The rest, as they say, is history and Biles has become a role model for thousands of young girls and women throughout the USA and the world.
But, when asked about the role that her testing upbringing played in her ultimate success, Biles chooses not to be a victim.
And that is her message to the youth of South Africa, many of whom come from broken homes themselves. It is a message of hope and of taking hold of your own destiny.
"I would remind them that it doesn't matter where you come from. It's where you want to go ... with where you've come from," she said via a conference call hosted by Laureus.
"I think everyone makes this story (her coming from a broken home) a little bit more sad than it is.
"To me, it was just falling in love with the sport and having a passion and seeing how far I could take it with myself. It didn't have anything to do with where I came from, it was just about what I was born with and what I was able to do with the talent I was given."
Biles is nominated alongside Katie Ledecky, Allyson Felix, Angelique Kerber, Elaine Thompson and Laura Kenny for the Sportswoman of the Year award at next month's Laureus World Sports Awards.
Since her Rio success, Biles has become a global media sensation. She has visited the Obamas at the White House, has launched a book and has told her story countless times.
"My life has changed quite a bit. Everywhere I go, people recognise me," she said.
She is on a break from the sport at the moment, and while she has plans to compete at Tokyo 2020, she knows a lot can happen between now and then.

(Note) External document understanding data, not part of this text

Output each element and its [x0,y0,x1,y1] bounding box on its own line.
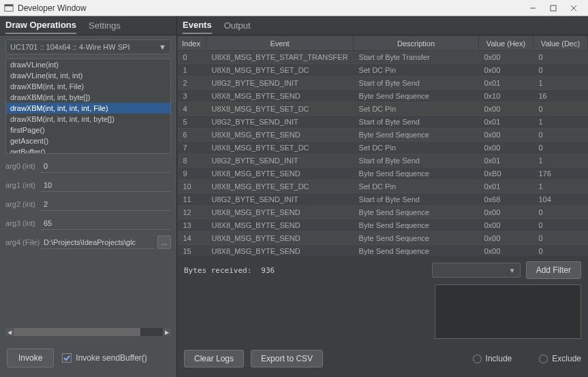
status-row: Bytes received: 936 ▼ Add Filter [177,256,588,284]
cell-dec: 0 [533,245,588,257]
exclude-radio[interactable]: Exclude [539,354,581,363]
filter-area [184,284,581,339]
titlebar: Developer Window [0,0,588,16]
function-item[interactable]: drawVLine(int, int, int) [6,70,170,81]
arg-input[interactable] [41,197,171,211]
cell-dec: 104 [533,193,588,206]
table-row[interactable]: 9U8X8_MSG_BYTE_SENDByte Send Sequence0xB… [178,167,588,180]
table-row[interactable]: 4U8X8_MSG_BYTE_SET_DCSet DC Pin0x000 [178,103,588,116]
arg-label: arg0 (int) [5,162,41,170]
browse-button[interactable]: ... [157,235,171,249]
cell-dec: 1 [533,154,588,167]
arg-input[interactable] [41,178,171,192]
table-row[interactable]: 2U8G2_BYTE_SEND_INITStart of Byte Send0x… [178,77,588,90]
close-button[interactable] [563,1,584,16]
th-value-dec[interactable]: Value (Dec) [533,36,588,51]
maximize-button[interactable] [543,1,563,16]
radio-icon [473,355,482,363]
table-row[interactable]: 6U8X8_MSG_BYTE_SENDByte Send Sequence0x0… [178,129,588,142]
include-radio[interactable]: Include [473,354,512,363]
clear-logs-button[interactable]: Clear Logs [184,350,244,367]
events-table[interactable]: Index Event Description Value (Hex) Valu… [177,35,588,256]
cell-evt: U8X8_MSG_BYTE_START_TRANSFER [206,51,354,64]
cell-idx: 1 [178,64,206,77]
svg-rect-1 [5,4,13,6]
scroll-thumb[interactable] [14,328,140,336]
cell-hex: 0x68 [479,193,533,206]
scroll-track[interactable] [14,328,163,336]
arg-input[interactable] [41,216,171,230]
horizontal-scrollbar[interactable]: ◀ ▶ [5,328,171,336]
table-row[interactable]: 7U8X8_MSG_BYTE_SET_DCSet DC Pin0x000 [178,142,588,154]
filter-combo[interactable]: ▼ [432,263,521,278]
table-row[interactable]: 8U8G2_BYTE_SEND_INITStart of Byte Send0x… [178,154,588,167]
cell-idx: 11 [178,193,206,206]
table-row[interactable]: 13U8X8_MSG_BYTE_SENDByte Send Sequence0x… [178,219,588,232]
cell-desc: Set DC Pin [354,103,479,116]
window-title: Developer Window [18,3,523,13]
events-table-wrap: Index Event Description Value (Hex) Valu… [177,35,588,256]
tab-output[interactable]: Output [224,18,251,33]
minimize-button[interactable] [523,1,543,16]
function-list[interactable]: drawVLine(int)drawVLine(int, int, int)dr… [5,59,171,154]
display-combo-value: UC1701 :: 104x64 :: 4-Wire HW SPI [10,43,129,51]
function-item[interactable]: drawXBM(int, int, int, int, byte[]) [6,114,170,125]
table-row[interactable]: 10U8X8_MSG_BYTE_SET_DCSet DC Pin0x011 [178,180,588,193]
table-row[interactable]: 15U8X8_MSG_BYTE_SENDByte Send Sequence0x… [178,245,588,257]
arg-row: arg1 (int) [5,178,171,192]
cell-dec: 0 [533,219,588,232]
function-item[interactable]: drawXBM(int, int, int, int, File) [6,103,170,114]
function-item[interactable]: firstPage() [6,125,170,135]
cell-idx: 3 [178,90,206,103]
table-row[interactable]: 5U8G2_BYTE_SEND_INITStart of Byte Send0x… [178,116,588,129]
th-event[interactable]: Event [206,36,354,51]
function-item[interactable]: drawXBM(int, int, File) [6,81,170,92]
cell-desc: Set DC Pin [354,180,479,193]
cell-dec: 0 [533,64,588,77]
th-index[interactable]: Index [178,36,206,51]
invoke-button[interactable]: Invoke [7,348,54,367]
cell-desc: Start of Byte Send [354,77,479,90]
export-csv-button[interactable]: Export to CSV [251,350,323,367]
add-filter-button[interactable]: Add Filter [526,261,581,279]
function-item[interactable]: getBuffer() [6,146,170,154]
filter-list[interactable] [435,284,581,339]
cell-dec: 1 [533,77,588,90]
checkbox-icon [62,353,72,363]
arg-input[interactable] [41,159,171,173]
function-item[interactable]: getAscent() [6,135,170,146]
table-row[interactable]: 1U8X8_MSG_BYTE_SET_DCSet DC Pin0x000 [178,64,588,77]
function-item[interactable]: drawXBM(int, int, byte[]) [6,92,170,103]
cell-idx: 0 [178,51,206,64]
cell-idx: 15 [178,245,206,257]
arg-input[interactable] [41,235,155,249]
scroll-left-icon[interactable]: ◀ [5,328,14,336]
tab-draw-operations[interactable]: Draw Operations [5,17,76,34]
table-row[interactable]: 0U8X8_MSG_BYTE_START_TRANSFERStart of By… [178,51,588,64]
th-value-hex[interactable]: Value (Hex) [479,36,533,51]
arg-row: arg4 (File)... [5,235,171,249]
function-item[interactable]: drawVLine(int) [6,59,170,70]
tab-events[interactable]: Events [183,17,212,34]
table-row[interactable]: 12U8X8_MSG_BYTE_SENDByte Send Sequence0x… [178,206,588,219]
cell-desc: Start of Byte Send [354,193,479,206]
table-row[interactable]: 14U8X8_MSG_BYTE_SENDByte Send Sequence0x… [178,232,588,245]
tab-settings[interactable]: Settings [89,18,121,33]
cell-dec: 0 [533,206,588,219]
invoke-sendbuffer-check[interactable]: Invoke sendBuffer() [62,353,147,363]
left-panel: Draw Operations Settings UC1701 :: 104x6… [0,16,177,377]
cell-idx: 2 [178,77,206,90]
cell-desc: Byte Send Sequence [354,245,479,257]
cell-idx: 8 [178,154,206,167]
th-description[interactable]: Description [354,36,479,51]
invoke-sendbuffer-label: Invoke sendBuffer() [76,353,147,363]
table-row[interactable]: 11U8G2_BYTE_SEND_INITStart of Byte Send0… [178,193,588,206]
cell-desc: Byte Send Sequence [354,90,479,103]
cell-hex: 0x00 [479,142,533,154]
cell-desc: Start of Byte Send [354,116,479,129]
bytes-received-label: Bytes received: [184,266,251,275]
scroll-right-icon[interactable]: ▶ [163,328,171,336]
table-row[interactable]: 3U8X8_MSG_BYTE_SENDByte Send Sequence0x1… [178,90,588,103]
cell-desc: Byte Send Sequence [354,129,479,142]
display-combo[interactable]: UC1701 :: 104x64 :: 4-Wire HW SPI ▼ [5,39,171,54]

Before any of that, Biles can join the likes of Serena Williams, Genzebe Dibaba, Missy Franklin, Yelena Isinbayeva and Cathy Freeman on the list of sportswomen to be honoured by Laureus.
"It means a lot to be picked from the best of the best because it's not a normal collection. It's everyone that has achieved and accomplished so much in their sport and made a huge impact, so it is an honour," Biles said.
"One day you do hope to be the best in the sport, that's what we strive for. To be nominated makes you feel like you've made your mark."